## Problem to work on
Each line of the records below that holds "ansehen" should be returned.

## Recorded data
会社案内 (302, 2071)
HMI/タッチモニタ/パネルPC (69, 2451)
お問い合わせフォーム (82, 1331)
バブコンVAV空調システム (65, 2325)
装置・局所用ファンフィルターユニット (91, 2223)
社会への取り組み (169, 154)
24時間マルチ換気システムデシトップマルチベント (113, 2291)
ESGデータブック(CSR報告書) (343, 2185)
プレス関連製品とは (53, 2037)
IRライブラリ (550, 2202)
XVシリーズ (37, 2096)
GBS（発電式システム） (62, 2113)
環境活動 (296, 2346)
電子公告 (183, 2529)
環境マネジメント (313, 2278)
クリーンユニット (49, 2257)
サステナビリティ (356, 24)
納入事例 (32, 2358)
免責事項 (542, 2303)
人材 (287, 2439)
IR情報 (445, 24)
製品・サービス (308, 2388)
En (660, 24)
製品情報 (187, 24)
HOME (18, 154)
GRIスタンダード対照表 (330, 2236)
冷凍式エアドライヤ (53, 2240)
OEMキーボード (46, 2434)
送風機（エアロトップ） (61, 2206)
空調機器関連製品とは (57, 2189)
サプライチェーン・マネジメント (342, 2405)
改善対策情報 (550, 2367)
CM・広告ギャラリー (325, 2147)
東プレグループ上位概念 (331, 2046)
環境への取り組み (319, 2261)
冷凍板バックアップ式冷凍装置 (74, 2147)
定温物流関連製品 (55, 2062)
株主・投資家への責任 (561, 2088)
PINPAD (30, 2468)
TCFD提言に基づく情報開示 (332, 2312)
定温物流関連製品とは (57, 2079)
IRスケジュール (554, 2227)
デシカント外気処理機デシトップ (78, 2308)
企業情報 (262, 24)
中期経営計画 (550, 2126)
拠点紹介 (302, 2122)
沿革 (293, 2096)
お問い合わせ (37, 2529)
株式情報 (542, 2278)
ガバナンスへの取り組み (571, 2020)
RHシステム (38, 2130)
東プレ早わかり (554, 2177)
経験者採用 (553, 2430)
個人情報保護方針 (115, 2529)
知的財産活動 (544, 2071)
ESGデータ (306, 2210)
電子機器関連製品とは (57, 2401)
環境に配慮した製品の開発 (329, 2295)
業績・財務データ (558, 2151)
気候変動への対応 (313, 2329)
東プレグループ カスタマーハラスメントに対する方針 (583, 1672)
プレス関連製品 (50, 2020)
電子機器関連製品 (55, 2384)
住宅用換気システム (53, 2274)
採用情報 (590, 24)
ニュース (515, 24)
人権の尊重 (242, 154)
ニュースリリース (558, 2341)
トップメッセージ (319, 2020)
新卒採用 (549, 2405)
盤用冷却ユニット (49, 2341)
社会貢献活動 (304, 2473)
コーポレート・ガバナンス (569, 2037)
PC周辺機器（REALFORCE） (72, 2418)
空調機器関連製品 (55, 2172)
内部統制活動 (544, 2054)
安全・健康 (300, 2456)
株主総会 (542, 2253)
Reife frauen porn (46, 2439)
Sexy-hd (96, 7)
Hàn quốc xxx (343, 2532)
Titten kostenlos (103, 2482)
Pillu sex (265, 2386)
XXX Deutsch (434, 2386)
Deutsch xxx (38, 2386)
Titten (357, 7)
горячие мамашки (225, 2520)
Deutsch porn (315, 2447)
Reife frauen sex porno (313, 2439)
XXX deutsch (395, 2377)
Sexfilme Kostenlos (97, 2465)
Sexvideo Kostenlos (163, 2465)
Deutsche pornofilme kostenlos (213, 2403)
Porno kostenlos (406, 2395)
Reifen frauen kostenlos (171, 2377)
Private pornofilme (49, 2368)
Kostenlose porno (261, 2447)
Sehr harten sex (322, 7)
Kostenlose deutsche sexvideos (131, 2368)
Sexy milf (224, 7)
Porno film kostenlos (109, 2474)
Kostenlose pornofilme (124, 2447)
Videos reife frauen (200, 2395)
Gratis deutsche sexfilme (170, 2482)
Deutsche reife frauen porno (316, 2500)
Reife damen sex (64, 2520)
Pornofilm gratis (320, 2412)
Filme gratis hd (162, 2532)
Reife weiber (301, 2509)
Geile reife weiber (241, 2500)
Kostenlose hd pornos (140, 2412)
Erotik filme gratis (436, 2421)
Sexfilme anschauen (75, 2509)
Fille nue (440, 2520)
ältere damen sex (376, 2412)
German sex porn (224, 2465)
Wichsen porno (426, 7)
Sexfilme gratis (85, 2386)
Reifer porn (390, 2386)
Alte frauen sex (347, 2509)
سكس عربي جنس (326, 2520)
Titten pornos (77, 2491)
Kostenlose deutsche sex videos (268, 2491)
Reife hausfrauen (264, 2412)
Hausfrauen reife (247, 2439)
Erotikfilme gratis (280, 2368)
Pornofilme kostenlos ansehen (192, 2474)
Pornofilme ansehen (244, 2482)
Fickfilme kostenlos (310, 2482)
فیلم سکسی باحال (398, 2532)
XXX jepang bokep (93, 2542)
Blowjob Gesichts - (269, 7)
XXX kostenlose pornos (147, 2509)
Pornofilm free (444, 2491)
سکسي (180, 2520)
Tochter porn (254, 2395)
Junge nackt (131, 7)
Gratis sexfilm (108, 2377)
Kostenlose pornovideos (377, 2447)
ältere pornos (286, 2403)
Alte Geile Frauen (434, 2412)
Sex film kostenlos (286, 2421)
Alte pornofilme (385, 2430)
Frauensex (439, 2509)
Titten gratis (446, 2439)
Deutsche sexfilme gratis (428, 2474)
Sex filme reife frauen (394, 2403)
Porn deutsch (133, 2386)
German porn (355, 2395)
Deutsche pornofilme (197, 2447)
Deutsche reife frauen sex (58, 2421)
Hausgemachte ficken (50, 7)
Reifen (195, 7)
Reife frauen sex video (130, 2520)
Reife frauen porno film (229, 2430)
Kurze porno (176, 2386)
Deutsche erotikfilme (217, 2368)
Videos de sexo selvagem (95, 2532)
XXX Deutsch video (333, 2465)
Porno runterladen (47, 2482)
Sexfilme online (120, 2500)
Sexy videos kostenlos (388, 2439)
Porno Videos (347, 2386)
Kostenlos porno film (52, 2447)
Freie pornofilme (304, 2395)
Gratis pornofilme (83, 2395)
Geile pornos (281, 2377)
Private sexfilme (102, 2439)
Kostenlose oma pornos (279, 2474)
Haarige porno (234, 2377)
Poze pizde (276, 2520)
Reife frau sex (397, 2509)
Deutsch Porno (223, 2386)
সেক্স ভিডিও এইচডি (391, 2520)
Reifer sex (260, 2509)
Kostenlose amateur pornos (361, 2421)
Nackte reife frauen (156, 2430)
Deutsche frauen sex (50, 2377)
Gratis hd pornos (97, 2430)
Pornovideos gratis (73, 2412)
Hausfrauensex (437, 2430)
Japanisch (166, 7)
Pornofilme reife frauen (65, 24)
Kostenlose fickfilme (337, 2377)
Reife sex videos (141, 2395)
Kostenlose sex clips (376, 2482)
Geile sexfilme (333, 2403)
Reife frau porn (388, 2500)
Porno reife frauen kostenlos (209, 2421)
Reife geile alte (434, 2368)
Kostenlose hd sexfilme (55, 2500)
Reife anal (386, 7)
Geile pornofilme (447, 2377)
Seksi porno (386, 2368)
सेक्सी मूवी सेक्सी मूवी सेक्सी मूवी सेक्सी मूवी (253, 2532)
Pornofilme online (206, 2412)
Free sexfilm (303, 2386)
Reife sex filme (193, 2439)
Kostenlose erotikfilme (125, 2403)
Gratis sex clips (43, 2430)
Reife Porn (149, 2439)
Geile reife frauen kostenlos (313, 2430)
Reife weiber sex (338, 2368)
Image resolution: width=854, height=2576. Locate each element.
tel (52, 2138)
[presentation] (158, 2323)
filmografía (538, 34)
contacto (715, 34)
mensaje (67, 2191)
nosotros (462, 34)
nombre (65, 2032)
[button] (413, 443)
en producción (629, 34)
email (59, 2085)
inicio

## Expected answer
Pornofilme kostenlos ansehen (192, 2474)
Pornofilme ansehen (244, 2482)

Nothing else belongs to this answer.